The research team, led jointly by Professor Sherif El‑Khamisy (Department of MBB) and Professor Mimoun Azzouz (SITraN), demonstrated in cellular and mouse models that suppressing the runaway degradation process preserves DNA repair machinery and prevents neuronal death even when genomic damage is present. Using genetic approaches to reduce the excessive autophagy‑linked degradation, they were able to restore repair function enough that damaged cells survived.

“We were able to shut down the out‑of‑control degradation process, which runs down the cell’s ability to fix genomic breaks, using genetic techniques,” said Professor El‑Khamisy. “Even though the DNA remained damaged, the cells were able to cope and did not die. Discovering this mechanism and its consequence is a significant step toward developing new therapies for motor neuron disease and other neurodegenerative conditions.”

Professor El‑Khamisy added that additional research is necessary, but the newly described pathway may contribute to nerve cell death in Alzheimer’s disease, Parkinson’s disease and other conditions where genomic instability and impaired repair are implicated. “If we can modulate this degradation process, we can preserve the DNA repair toolkit and reduce the cell‑death pathology,” he said.

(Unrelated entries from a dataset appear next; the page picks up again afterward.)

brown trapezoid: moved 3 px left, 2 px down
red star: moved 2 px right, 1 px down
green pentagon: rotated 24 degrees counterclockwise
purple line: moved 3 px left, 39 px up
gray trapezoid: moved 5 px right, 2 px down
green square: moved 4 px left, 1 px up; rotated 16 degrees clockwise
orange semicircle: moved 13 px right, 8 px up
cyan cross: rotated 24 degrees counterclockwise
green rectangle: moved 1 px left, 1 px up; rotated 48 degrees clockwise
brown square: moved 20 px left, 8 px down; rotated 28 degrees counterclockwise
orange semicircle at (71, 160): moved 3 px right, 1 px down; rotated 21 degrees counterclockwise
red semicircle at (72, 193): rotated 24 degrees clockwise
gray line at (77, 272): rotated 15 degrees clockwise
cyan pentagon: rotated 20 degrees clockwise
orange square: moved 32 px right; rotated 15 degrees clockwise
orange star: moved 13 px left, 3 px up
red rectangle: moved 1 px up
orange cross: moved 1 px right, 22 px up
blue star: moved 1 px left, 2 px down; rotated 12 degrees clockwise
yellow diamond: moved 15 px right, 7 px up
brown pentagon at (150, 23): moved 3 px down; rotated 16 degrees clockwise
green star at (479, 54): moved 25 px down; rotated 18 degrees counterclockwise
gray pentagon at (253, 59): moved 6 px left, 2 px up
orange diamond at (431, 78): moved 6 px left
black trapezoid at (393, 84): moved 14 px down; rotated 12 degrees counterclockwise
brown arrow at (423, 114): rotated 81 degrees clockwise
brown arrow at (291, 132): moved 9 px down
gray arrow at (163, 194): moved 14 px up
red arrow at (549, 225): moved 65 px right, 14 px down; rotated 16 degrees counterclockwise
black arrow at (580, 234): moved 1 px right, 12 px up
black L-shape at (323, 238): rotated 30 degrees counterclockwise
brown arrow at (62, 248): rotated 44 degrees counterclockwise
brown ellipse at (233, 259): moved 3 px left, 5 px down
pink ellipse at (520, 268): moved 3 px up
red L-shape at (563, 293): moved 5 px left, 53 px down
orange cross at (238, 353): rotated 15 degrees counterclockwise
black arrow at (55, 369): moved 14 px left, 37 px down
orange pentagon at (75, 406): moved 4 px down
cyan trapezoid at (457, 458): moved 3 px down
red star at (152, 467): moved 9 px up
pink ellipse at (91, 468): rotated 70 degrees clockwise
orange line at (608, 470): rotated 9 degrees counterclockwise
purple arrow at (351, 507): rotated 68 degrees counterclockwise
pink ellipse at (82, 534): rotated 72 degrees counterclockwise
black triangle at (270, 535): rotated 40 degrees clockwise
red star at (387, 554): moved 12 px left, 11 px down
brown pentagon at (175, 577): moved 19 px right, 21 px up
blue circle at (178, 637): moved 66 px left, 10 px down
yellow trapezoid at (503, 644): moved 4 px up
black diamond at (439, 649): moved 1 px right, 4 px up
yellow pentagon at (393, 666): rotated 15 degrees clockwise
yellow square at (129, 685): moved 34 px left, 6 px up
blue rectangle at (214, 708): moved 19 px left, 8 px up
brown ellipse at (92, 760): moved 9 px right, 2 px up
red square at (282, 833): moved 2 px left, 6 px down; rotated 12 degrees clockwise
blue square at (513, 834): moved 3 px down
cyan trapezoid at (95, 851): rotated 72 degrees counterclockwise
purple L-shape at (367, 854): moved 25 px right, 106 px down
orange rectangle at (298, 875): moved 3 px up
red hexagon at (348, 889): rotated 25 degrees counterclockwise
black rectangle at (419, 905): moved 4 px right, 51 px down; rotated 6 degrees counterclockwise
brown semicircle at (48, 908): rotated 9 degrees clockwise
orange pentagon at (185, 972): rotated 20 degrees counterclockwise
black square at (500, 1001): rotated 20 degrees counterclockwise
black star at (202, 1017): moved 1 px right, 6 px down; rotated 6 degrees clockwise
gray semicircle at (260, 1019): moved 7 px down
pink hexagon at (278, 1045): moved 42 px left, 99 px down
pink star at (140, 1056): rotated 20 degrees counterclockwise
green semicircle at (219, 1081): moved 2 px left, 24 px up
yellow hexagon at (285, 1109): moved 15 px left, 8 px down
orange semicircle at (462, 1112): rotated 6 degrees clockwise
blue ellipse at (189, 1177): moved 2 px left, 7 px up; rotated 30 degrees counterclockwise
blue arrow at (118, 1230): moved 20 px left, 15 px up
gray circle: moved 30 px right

Image shows a brain. — MND is a progressive condition that causes paralysis of muscles, impairing walking, movement, speech, swallowing and breathing. Rapid loss of motor function commonly limits life expectancy to three to five years. There are currently no effective treatments to halt disease progression. Image is for illustrative purposes.

MND is a devastating and progressive neurological disease that leads to muscle paralysis and progressive difficulty with everyday functions. The severity and rapid progression of MND make the search for effective therapies urgent. The Sheffield discovery, based on rigorous studies in cells and animal models, outlines a potential therapeutic strategy: preserve DNA repair factors by tempering excessive autophagy‑linked degradation to protect neurons from degeneration.

Professor Mimoun Azzouz, an ERC Advanced Investigator at SITraN, commented: “This work addresses a major gap in our understanding of how neurons die in MND patients. Identifying molecular targets that preserve DNA repair machinery could change how we approach therapy development. I am proud of the collaborative effort, including the contributions of our PhD student Callum Walker, and we look forward to translating these findings toward new treatments.”

About this neuroscience research article

Source: Amy Pullan, University of Sheffield

Original research: Abstract for “C9orf72 expansion disrupts ATM‑mediated chromosomal break repair” by Callum Walker et al., published in Nature Neuroscience (online July 17, 2017). DOI: 10.1038/nn.4604

Abstract

Hexanucleotide repeat expansions in C9orf72 are the most common genetic cause of ALS and frontotemporal dementia, but the mechanisms driving neurodegeneration are not fully understood. This research reports elevated levels of DNA–RNA hybrids (R‑loops) and double‑strand breaks in rat neurons, human cells and spinal cord tissue from C9orf72 ALS patients. Accumulation of endogenous DNA damage coincides with defective ATM‑mediated DNA repair signaling and with protein‑linked DNA breaks. The study shows that defective ATM signaling stems from accumulation of the autophagy adaptor protein p62, which impairs ubiquitylation of histone H2A and perturbs ATM activation. Expression of C9orf72‑related RNA and toxic dipeptide repeats in mouse central nervous system increases double‑strand breaks, impairs ATM signaling and triggers neurodegeneration. These findings identify R‑loops, chromosomal breaks and deficient ATM‑mediated repair as pathological consequences of C9orf72 expansions and suggest that genomic instability contributes to C9orf72‑linked neurodegeneration.